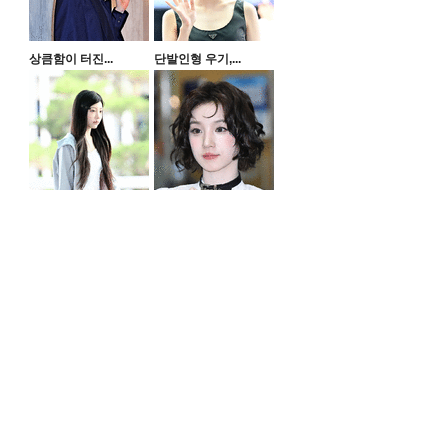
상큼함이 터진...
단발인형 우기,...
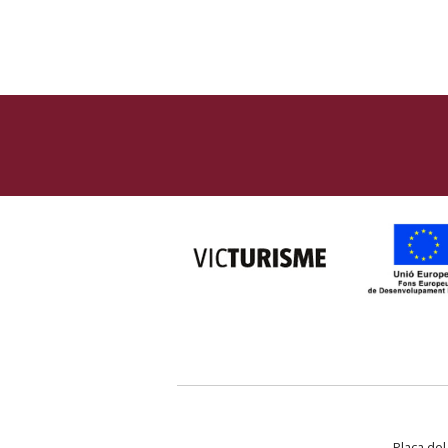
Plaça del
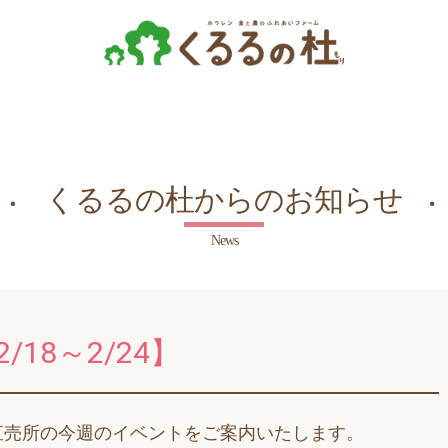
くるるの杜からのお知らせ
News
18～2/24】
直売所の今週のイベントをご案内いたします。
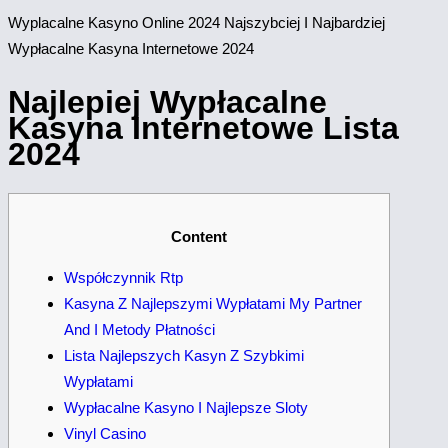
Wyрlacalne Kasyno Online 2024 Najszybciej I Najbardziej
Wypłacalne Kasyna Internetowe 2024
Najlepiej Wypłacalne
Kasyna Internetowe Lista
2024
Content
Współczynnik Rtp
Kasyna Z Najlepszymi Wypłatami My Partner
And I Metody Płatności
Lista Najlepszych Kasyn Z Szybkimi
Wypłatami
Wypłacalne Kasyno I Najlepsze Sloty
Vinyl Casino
--
> [Instructions to follow]
Reproduce every entry exactly; images stay out.

> [Task output]
상큼함이 터진...
단발인형 우기,...
Plaça del
くるるの杜からのお知らせ
News
18～2/24】
直売所の今週のイベントをご案内いたします。
Wyрlacalne Kasyno Online 2024 Najszybciej I Najbardziej
Wypłacalne Kasyna Internetowe 2024
Najlepiej Wypłacalne
Kasyna Internetowe Lista
2024
Content
Współczynnik Rtp
Kasyna Z Najlepszymi Wypłatami My Partner
And I Metody Płatności
Lista Najlepszych Kasyn Z Szybkimi
Wypłatami
Wypłacalne Kasyno I Najlepsze Sloty
Vinyl Casino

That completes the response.